Source/WebCore/ChangeLog

@@ -1,3 +1,23 @@
+2016-04-14  Dean Jackson  <dino@apple.com>
+
+        CrashTracer: com.apple.WebKit.WebContent at com.apple.WebCore: WebCore::CachedResource::addClientToSet + 27
+        https://bugs.webkit.org/show_bug.cgi?id=156602
+        <rdar://problem/18921091>
+
+        Reviewed by Simon Fraser.
+
+        The CSS property list-style-image is inherited, so a transition on a parent
+        might cause a transition on a child. On that child, the value might be between
+        two generated crossfade images which haven't yet resolved, causing a crash.
+
+        Test: transitions/crossfade-transition.html
+
+        * css/CSSCrossfadeValue.cpp:
+        (WebCore::CSSCrossfadeValue::blend): Return null if there are no cached images.
+        * page/animation/CSSPropertyAnimation.cpp:
+        (WebCore::blendFunc): If we don't have an actual image to blend between, fall
+        out to the default case.
+
 2016-04-14  Antonio Gomes  <tonikitoo@webkit.org>
 
         Allow listbox content and scrollbar to intrude padding area.

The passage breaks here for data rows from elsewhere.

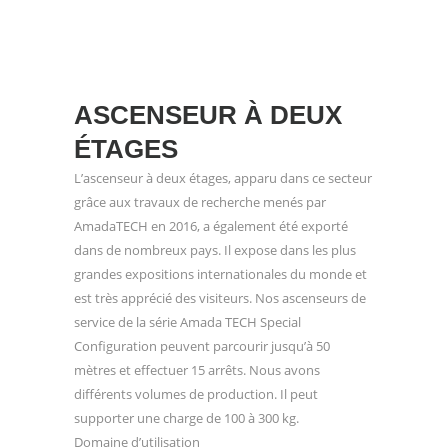
ASCENSEUR À DEUX
ÉTAGES
L’ascenseur à deux étages, apparu dans ce secteur
grâce aux travaux de recherche menés par
AmadaTECH en 2016, a également été exporté
dans de nombreux pays. Il expose dans les plus
grandes expositions internationales du monde et
est très apprécié des visiteurs. Nos ascenseurs de
service de la série Amada TECH Special
Configuration peuvent parcourir jusqu’à 50
mètres et effectuer 15 arrêts. Nous avons
différents volumes de production. Il peut
supporter une charge de 100 à 300 kg.
Domaine d’utilisation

Source/WebCore/css/CSSCrossfadeValue.cpp

@@ -194,6 +194,8 @@ bool CSSCrossfadeValue::traverseSubresources(const std::function<bool (const Cac
 RefPtr<CSSCrossfadeValue> CSSCrossfadeValue::blend(const CSSCrossfadeValue& from, double progress) const
 {
     ASSERT(equalInputImages(from));
+    if (!m_cachedToImage || !m_cachedFromImage)
+        return nullptr;
     RefPtr<StyleCachedImage> toStyledImage = StyleCachedImage::create(m_cachedToImage.get());
     RefPtr<StyleCachedImage> fromStyledImage = StyleCachedImage::create(m_cachedFromImage.get());
 

Source/WebCore/page/animation/CSSPropertyAnimation.cpp

@@ -318,8 +318,10 @@ static inline PassRefPtr<StyleImage> blendFunc(const AnimationBase* anim, StyleI
         if (is<CSSCrossfadeValue>(fromGenerated) && is<CSSCrossfadeValue>(toGenerated)) {
             CSSCrossfadeValue& fromCrossfade = downcast<CSSCrossfadeValue>(fromGenerated);
             CSSCrossfadeValue& toCrossfade = downcast<CSSCrossfadeValue>(toGenerated);
-            if (fromCrossfade.equalInputImages(toCrossfade))
-                return StyleGeneratedImage::create(*toCrossfade.blend(fromCrossfade, progress));
+            if (fromCrossfade.equalInputImages(toCrossfade)) {
+                if (auto crossfadeBlend = toCrossfade.blend(fromCrossfade, progress))
+                    return StyleGeneratedImage::create(*crossfadeBlend);
+            }
         }
 
         // FIXME: Add support for animation between two *gradient() functions.